The work of a physician to make the correct diagnosis for a patient is often quite challenging. Few tests are truly “gold standard” tests, which tell if a patient has a disease or she does not. Most tests are not gold standard tests; they are imperfect, so when the doctor gets the result, the probability that the patient has the disease under question goes up or goes down but the physician is still not sure.
Before ordering a test, the doctor needs to ask himself or herself: “What will I do with the result?” If the result is not going to change the treatment, then why order the test? Physicians are concerned about not doing the right thing by the patient. There are also some patients who believe that “more” is always better. This is clearly not true since tests that are not gold standard tests may lead the physician and patient to do something that might actually harm the patient.

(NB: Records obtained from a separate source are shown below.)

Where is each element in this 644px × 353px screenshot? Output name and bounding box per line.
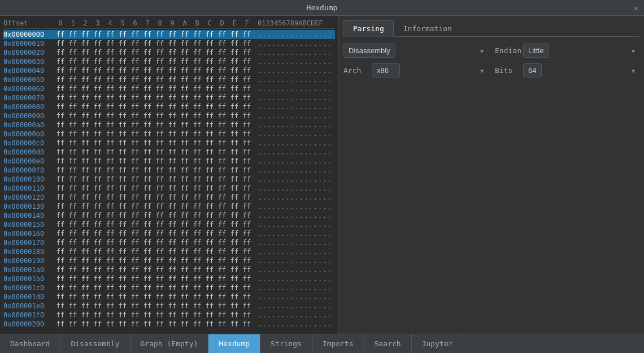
hex-byte: ff	[203, 302, 216, 311]
hex-byte: ff	[54, 175, 67, 184]
hexdump-panel[interactable]: Offset 0 1 2 3 4 5 6 7 8 9 A B C D E F 0…	[0, 16, 339, 334]
mode-select[interactable]: Disassembly	[343, 44, 395, 58]
arch-select[interactable]: x86 ARM MIPS	[372, 63, 400, 78]
hex-byte: ff	[116, 175, 129, 184]
hex-byte: ff	[141, 283, 154, 292]
hex-ascii: ................	[258, 102, 332, 111]
hex-byte: ff	[67, 139, 79, 148]
table-row[interactable]: 0x00000080ffffffffffffffffffffffffffffff…	[3, 102, 335, 111]
hex-byte: ff	[166, 311, 179, 320]
hex-byte: ff	[154, 48, 166, 57]
bottom-tab-strings[interactable]: Strings	[260, 334, 312, 353]
table-row[interactable]: 0x00000150ffffffffffffffffffffffffffffff…	[3, 220, 335, 229]
table-row[interactable]: 0x00000030ffffffffffffffffffffffffffffff…	[3, 57, 335, 66]
hex-byte: ff	[203, 120, 216, 130]
hex-byte: ff	[54, 48, 67, 57]
table-row[interactable]: 0x00000110ffffffffffffffffffffffffffffff…	[3, 184, 335, 193]
hex-byte: ff	[228, 166, 241, 175]
hex-byte: ff	[191, 292, 203, 302]
table-row[interactable]: 0x00000130ffffffffffffffffffffffffffffff…	[3, 202, 335, 211]
hex-byte: ff	[154, 220, 166, 229]
table-row[interactable]: 0x00000090ffffffffffffffffffffffffffffff…	[3, 111, 335, 120]
hex-byte: ff	[92, 75, 104, 84]
hex-byte: ff	[216, 265, 228, 274]
tab-parsing[interactable]: Parsing	[343, 20, 394, 37]
hex-byte: ff	[141, 265, 154, 274]
table-row[interactable]: 0x00000070ffffffffffffffffffffffffffffff…	[3, 93, 335, 102]
hex-byte: ff	[216, 175, 228, 184]
hex-byte: ff	[216, 130, 228, 139]
table-row[interactable]: 0x000000d0ffffffffffffffffffffffffffffff…	[3, 148, 335, 157]
hex-byte: ff	[166, 139, 179, 148]
hex-byte: ff	[228, 30, 241, 39]
hex-byte: ff	[154, 184, 166, 193]
hex-byte: ff	[92, 84, 104, 93]
hex-byte: ff	[104, 148, 116, 157]
hex-byte: ff	[92, 175, 104, 184]
table-row[interactable]: 0x00000120ffffffffffffffffffffffffffffff…	[3, 193, 335, 202]
table-row[interactable]: 0x00000180ffffffffffffffffffffffffffffff…	[3, 247, 335, 256]
hex-byte: ff	[191, 220, 203, 229]
bottom-tab-search[interactable]: Search	[364, 334, 412, 353]
bits-select[interactable]: 64 32 16	[523, 63, 542, 78]
table-row[interactable]: 0x00000050ffffffffffffffffffffffffffffff…	[3, 75, 335, 84]
bottom-tab-disassembly[interactable]: Disassembly	[60, 334, 130, 353]
hex-byte: ff	[179, 220, 191, 229]
hex-offset: 0x000000d0	[3, 148, 54, 157]
table-row[interactable]: 0x00000190ffffffffffffffffffffffffffffff…	[3, 256, 335, 265]
table-row[interactable]: 0x00000020ffffffffffffffffffffffffffffff…	[3, 48, 335, 57]
table-row[interactable]: 0x000001d0ffffffffffffffffffffffffffffff…	[3, 292, 335, 302]
hex-byte: ff	[166, 220, 179, 229]
hex-offset: 0x00000140	[3, 211, 54, 220]
bottom-tab-jupyter[interactable]: Jupyter	[412, 334, 464, 353]
hex-byte: ff	[203, 256, 216, 265]
table-row[interactable]: 0x000000a0ffffffffffffffffffffffffffffff…	[3, 120, 335, 130]
bottom-tab-imports[interactable]: Imports	[312, 334, 364, 353]
hex-byte: ff	[92, 247, 104, 256]
hex-byte: ff	[191, 256, 203, 265]
close-button[interactable]: ✕	[634, 3, 638, 12]
endian-label: Endian	[495, 46, 523, 55]
hex-byte: ff	[92, 39, 104, 48]
table-row[interactable]: 0x00000000ffffffffffffffffffffffffffffff…	[3, 30, 335, 39]
bottom-tab-hexdump[interactable]: Hexdump	[208, 334, 260, 353]
hex-offset: 0x00000030	[3, 57, 54, 66]
table-row[interactable]: 0x00000040ffffffffffffffffffffffffffffff…	[3, 66, 335, 75]
hex-byte: ff	[179, 48, 191, 57]
hex-byte: ff	[203, 57, 216, 66]
hex-byte: ff	[154, 39, 166, 48]
table-row[interactable]: 0x00000170ffffffffffffffffffffffffffffff…	[3, 238, 335, 247]
hex-byte: ff	[67, 130, 79, 139]
table-row[interactable]: 0x00000100ffffffffffffffffffffffffffffff…	[3, 175, 335, 184]
table-row[interactable]: 0x000001f0ffffffffffffffffffffffffffffff…	[3, 311, 335, 320]
table-row[interactable]: 0x00000200ffffffffffffffffffffffffffffff…	[3, 320, 335, 329]
bottom-tab-graph[interactable]: Graph (Empty)	[130, 334, 209, 353]
table-row[interactable]: 0x000000b0ffffffffffffffffffffffffffffff…	[3, 130, 335, 139]
hex-byte: ff	[241, 39, 253, 48]
table-row[interactable]: 0x000001c0ffffffffffffffffffffffffffffff…	[3, 283, 335, 292]
table-row[interactable]: 0x000000f0ffffffffffffffffffffffffffffff…	[3, 166, 335, 175]
hex-byte: ff	[166, 238, 179, 247]
hex-byte: ff	[92, 148, 104, 157]
hex-byte: ff	[104, 175, 116, 184]
table-row[interactable]: 0x000000c0ffffffffffffffffffffffffffffff…	[3, 139, 335, 148]
hex-byte: ff	[141, 130, 154, 139]
hex-byte: ff	[154, 320, 166, 329]
table-row[interactable]: 0x00000160ffffffffffffffffffffffffffffff…	[3, 229, 335, 238]
tab-information[interactable]: Information	[394, 20, 462, 36]
hex-offset: 0x00000120	[3, 193, 54, 202]
endian-select[interactable]: Little Big	[523, 44, 549, 58]
table-row[interactable]: 0x00000140ffffffffffffffffffffffffffffff…	[3, 211, 335, 220]
table-row[interactable]: 0x00000060ffffffffffffffffffffffffffffff…	[3, 84, 335, 93]
table-row[interactable]: 0x000000e0ffffffffffffffffffffffffffffff…	[3, 157, 335, 166]
table-row[interactable]: 0x000001b0ffffffffffffffffffffffffffffff…	[3, 274, 335, 283]
hex-byte: ff	[116, 274, 129, 283]
table-row[interactable]: 0x00000010ffffffffffffffffffffffffffffff…	[3, 39, 335, 48]
bottom-tab-dashboard[interactable]: Dashboard	[0, 334, 60, 353]
hex-byte: ff	[104, 311, 116, 320]
table-row[interactable]: 0x000001a0ffffffffffffffffffffffffffffff…	[3, 265, 335, 274]
hex-byte: ff	[79, 220, 92, 229]
hex-byte: ff	[241, 175, 253, 184]
table-row[interactable]: 0x000001e0ffffffffffffffffffffffffffffff…	[3, 302, 335, 311]
hex-byte: ff	[179, 202, 191, 211]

Have you ever questioned why you or a family member were getting a particular medical test because you wondered how it was going to help? Or are you the type of patient who urges your doctor to do every possible test and procedure under the belief that more is always better?
There have been many studies throughout the years documenting that many patients are having tests where the evidence says that they will not benefit from having it done. The conversation about “overtesting” has often quickly turned to a discussion of the fear of being sued for not doing a test and it has stopped there. But now, probably because in our country we can no longer afford to deliver care that doesn’t actually lead to better outcomes, the pendulum is swaying in the other direction, toward eliminating testing that might do more harm than good to both the patient and the community.
Recently, nine major medical specialty groups identified 45 common procedures and tests that they recommend eliminating from routine patient care because they are often not needed, duplicative, wasteful, or can potentially harm the patient. These professional societies, which collectively have 375,000 physician members, are: The American Academy of Allergy, Asthma & Immunology; The American Academy of Family Physicians; The American College of Cardiology; The American College of Physicians; The American College of Radiology; The American Gastroenterological Association; The American Society of Clinical Oncology; The American Society of Nephrology; and The American Society of Nuclear Cardiology.
The entire list of 45 often unnecessary diagnostic tests and therapeutic procedures that don’t actually lead to better health for the patient is available online at http://choosingwisely.org/?page_id=13
(you have to click on the name of each of the 9 societies to see that society's list of 5).
I’m very pleased to see this happening, because I have been upset for years that doctors, even some who I have great respect for, have said, “I know that (procedure X) isn’t going to help the patient, but they demanded it so I did it.” I don’t accept that. I believe that we doctors, by not acting according to the evidence, have sometimes led patients to the position they are in, where they believe that more is always better.
The Society for Medical Decision Making was founded more than 25 years ago by a group of doctors who believed there was both an art and a science to medicine, but that these two were frequently confused. The art is about the relationship between the physician and the patient and knowing how to approach each individual patient and what guidance he or she may need. Knowing what tests to order is a science. Oftentimes hard evidence exists about whether to do a test or not but it is invisible to the physician or it is ignored. The physician must have the evidence about the expected benefit of the proposed test in hand and he or she must discuss this with the patient to help him or her make an informed decision.
For example, the evidence is clear that many patients with an ankle injury do not benefit from an X-ray. In addition to the cost, they get unnecessary radiation and a longer stay in the ED. There’s a set of questions called the Ottawa Ankle Rules http://www.ohri.ca/emerg/cdr/ankle.html that is 100 percent sensitive for ankle fractures. Therefore it is a gold standard test. If the answer is “no” to all five questions, the patient does not need an x-ray and should be sent home with an ankle wrap, pain medication and instructions to rest the ankle. But when a patient walks into many emergency departments in the country with an ankle injury often the first thing they are going to get is an x-ray, with many of them being unnecessary.
We need to build a system that uses evidence-based test ordering to get to better health at lower costs.
What do you think about the reduction in potentially unnecessary medical tests?
Kudos to Hunt Manor Staff
Continuing with the “best practices” theme, kudos to the staff at our Hunt Manor practice, especially Chelsey Schaffer, a patient services assistant, and Kimberly West, a nurse practitioner. A Hunt Manor patient mentioned in a letter what a significant impact their smiles, compassion and caring meant when he came for an appointment recently and was severely depressed. “I left the exam room feeling that someone actually did care about me, and a total stranger! It made a world of difference to me.” That’s treating a patient the way we’d want our own loved ones to be treated. Nice job Chelsey and Kimberly!